__YOUR ASSIGNMENT__: Look for the string "PACKETSMANIPULATED" in the listing below, then copy every line that has it.

__EXTRACTED ENTRIES__:
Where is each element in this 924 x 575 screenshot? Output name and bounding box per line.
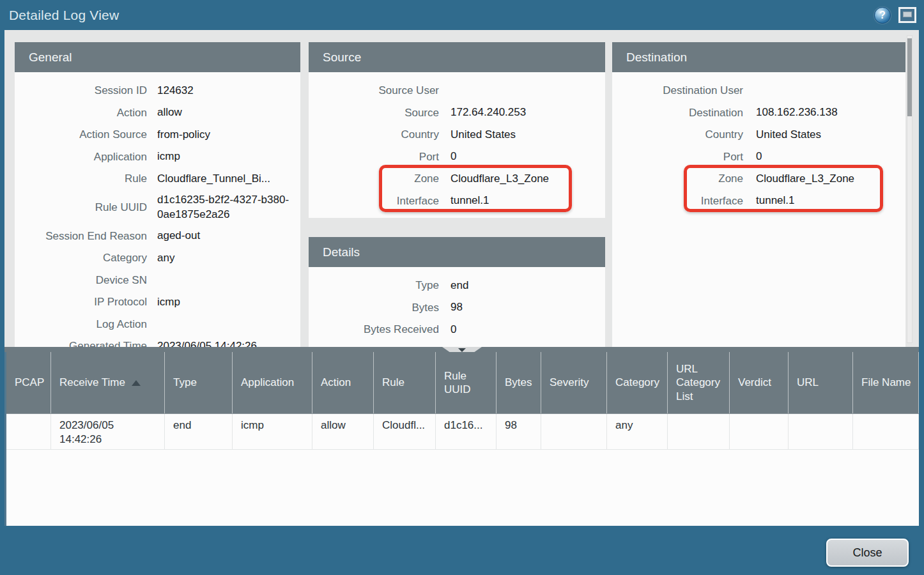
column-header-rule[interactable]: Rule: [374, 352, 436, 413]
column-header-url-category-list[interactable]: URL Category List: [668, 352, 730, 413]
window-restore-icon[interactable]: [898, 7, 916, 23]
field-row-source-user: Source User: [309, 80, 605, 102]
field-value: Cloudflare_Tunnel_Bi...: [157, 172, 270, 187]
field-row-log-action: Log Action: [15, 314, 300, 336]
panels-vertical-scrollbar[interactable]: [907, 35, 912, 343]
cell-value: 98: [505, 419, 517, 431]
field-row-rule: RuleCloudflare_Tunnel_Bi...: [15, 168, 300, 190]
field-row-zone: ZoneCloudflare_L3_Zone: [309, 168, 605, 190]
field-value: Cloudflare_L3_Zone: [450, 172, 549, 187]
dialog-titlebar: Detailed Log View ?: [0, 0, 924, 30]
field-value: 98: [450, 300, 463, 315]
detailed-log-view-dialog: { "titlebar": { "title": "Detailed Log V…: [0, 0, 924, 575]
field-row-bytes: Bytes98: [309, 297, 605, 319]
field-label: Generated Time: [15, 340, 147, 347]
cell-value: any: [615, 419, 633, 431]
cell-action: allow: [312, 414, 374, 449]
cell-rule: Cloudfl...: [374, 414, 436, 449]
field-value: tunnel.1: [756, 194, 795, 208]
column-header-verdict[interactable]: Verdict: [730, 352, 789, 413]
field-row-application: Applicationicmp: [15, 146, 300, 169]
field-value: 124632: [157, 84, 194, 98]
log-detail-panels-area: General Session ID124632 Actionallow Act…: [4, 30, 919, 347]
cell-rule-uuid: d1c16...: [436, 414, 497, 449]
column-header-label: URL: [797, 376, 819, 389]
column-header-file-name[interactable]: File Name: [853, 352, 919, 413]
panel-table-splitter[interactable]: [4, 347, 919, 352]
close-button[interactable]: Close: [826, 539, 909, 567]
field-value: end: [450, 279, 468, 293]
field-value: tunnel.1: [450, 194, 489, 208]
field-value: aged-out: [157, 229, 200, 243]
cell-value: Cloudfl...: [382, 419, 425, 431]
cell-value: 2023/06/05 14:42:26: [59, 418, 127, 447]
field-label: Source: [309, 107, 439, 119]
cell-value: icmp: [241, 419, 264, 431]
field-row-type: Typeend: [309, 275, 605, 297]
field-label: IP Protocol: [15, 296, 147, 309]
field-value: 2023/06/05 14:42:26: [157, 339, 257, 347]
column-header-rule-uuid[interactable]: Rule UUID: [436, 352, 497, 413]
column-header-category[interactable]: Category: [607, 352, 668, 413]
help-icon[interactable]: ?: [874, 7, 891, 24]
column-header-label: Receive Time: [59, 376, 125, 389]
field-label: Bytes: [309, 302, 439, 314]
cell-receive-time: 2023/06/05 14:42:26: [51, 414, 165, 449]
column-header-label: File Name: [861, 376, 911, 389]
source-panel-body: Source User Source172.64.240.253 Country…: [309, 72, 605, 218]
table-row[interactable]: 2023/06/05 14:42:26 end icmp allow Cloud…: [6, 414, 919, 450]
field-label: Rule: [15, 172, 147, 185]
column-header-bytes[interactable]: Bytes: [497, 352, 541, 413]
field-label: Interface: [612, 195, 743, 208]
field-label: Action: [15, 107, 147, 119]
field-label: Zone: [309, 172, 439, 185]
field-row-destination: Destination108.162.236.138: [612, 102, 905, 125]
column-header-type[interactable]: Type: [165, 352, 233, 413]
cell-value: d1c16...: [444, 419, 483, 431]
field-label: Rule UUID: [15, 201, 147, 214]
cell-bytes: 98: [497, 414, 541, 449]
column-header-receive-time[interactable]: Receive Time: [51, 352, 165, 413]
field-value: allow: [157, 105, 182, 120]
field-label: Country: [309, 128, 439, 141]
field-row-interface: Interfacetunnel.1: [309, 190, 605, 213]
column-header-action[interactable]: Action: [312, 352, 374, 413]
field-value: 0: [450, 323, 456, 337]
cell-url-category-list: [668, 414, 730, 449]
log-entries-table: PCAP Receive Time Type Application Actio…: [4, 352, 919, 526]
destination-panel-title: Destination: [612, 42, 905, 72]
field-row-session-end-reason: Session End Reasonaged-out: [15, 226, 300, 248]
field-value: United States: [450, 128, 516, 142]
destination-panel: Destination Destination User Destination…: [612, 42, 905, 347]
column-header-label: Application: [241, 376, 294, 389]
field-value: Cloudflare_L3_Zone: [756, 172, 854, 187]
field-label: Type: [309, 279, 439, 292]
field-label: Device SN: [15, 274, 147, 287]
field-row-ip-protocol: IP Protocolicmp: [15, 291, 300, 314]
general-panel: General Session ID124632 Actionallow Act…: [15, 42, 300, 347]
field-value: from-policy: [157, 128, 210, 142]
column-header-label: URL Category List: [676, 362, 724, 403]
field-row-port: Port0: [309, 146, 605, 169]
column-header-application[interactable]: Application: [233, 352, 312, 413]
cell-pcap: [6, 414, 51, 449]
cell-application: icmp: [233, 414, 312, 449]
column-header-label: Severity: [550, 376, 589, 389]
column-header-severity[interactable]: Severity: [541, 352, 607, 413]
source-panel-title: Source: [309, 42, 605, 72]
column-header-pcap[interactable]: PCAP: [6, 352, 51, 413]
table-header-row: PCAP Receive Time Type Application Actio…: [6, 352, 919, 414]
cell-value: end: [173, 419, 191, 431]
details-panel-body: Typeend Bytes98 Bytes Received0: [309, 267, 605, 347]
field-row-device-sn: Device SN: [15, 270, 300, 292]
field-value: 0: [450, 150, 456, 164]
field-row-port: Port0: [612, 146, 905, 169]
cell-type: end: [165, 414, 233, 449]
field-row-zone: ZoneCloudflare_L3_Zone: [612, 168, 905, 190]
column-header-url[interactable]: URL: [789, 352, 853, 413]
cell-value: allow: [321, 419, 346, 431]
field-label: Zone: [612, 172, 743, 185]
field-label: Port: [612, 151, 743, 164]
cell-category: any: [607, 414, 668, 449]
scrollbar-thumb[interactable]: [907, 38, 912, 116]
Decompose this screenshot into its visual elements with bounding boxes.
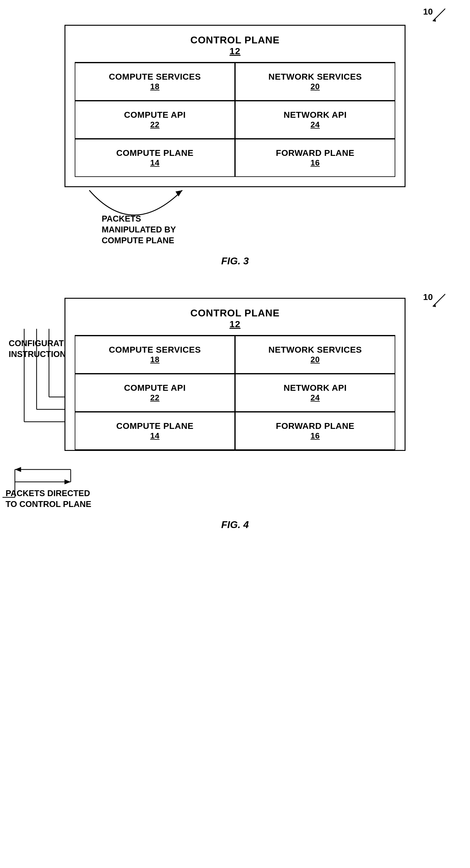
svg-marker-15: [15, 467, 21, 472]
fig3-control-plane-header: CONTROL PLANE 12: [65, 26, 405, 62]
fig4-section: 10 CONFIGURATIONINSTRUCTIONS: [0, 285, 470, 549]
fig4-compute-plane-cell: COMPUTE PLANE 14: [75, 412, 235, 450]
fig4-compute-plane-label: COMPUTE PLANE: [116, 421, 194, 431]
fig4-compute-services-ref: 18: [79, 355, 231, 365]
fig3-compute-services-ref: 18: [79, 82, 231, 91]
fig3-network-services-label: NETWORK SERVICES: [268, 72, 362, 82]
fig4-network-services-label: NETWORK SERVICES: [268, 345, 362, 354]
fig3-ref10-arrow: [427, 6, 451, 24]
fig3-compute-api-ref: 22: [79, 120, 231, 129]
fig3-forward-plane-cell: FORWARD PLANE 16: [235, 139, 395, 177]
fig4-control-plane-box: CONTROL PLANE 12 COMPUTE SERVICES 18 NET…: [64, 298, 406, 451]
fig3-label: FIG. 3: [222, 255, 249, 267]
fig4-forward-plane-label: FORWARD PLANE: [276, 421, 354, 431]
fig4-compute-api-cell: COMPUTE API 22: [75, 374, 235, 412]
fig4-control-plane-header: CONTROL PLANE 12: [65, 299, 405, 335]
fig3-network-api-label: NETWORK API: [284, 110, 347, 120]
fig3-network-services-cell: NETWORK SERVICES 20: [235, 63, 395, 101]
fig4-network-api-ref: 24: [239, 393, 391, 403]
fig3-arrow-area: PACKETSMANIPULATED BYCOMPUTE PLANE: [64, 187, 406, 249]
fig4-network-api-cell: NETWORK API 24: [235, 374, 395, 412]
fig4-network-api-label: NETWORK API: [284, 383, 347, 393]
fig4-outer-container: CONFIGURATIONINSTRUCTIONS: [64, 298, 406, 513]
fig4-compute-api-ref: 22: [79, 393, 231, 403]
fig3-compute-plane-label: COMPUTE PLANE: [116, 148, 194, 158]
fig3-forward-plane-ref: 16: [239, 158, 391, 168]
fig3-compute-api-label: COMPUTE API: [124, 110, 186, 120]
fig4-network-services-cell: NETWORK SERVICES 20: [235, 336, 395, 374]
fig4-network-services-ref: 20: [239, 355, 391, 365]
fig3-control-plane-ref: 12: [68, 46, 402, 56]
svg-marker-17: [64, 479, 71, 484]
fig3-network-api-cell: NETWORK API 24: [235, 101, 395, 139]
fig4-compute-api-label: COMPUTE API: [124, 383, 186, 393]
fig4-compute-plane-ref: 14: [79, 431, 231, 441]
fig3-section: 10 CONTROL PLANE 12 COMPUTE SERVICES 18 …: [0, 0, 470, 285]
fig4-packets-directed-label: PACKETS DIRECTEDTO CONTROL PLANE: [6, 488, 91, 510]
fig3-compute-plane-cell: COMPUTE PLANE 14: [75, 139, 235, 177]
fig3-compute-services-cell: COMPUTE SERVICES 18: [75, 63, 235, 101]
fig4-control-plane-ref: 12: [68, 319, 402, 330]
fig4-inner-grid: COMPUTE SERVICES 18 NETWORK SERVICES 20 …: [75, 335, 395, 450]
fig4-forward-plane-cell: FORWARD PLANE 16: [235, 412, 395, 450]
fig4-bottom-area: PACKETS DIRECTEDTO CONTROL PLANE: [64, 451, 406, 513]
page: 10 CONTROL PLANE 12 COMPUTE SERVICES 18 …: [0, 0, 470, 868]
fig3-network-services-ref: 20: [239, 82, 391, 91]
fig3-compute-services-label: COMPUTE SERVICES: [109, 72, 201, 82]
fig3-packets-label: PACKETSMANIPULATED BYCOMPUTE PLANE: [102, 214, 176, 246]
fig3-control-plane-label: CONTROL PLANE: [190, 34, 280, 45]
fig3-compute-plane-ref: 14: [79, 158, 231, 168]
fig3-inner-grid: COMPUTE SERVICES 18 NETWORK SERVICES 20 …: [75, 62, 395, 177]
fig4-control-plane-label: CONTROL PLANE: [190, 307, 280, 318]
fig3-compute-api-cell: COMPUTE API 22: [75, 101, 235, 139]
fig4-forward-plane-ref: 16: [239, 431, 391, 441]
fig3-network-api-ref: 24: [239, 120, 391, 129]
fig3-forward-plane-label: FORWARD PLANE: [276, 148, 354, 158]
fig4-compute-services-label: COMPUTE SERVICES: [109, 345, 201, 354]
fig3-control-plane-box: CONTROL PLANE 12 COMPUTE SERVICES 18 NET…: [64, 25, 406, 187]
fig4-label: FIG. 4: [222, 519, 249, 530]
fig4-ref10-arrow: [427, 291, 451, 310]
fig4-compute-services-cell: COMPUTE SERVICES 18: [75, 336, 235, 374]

__RESULT FOR THIS TASK__:
fig3-arrow-area: PACKETSMANIPULATED BYCOMPUTE PLANE: [64, 187, 406, 249]
fig3-packets-label: PACKETSMANIPULATED BYCOMPUTE PLANE: [102, 214, 176, 246]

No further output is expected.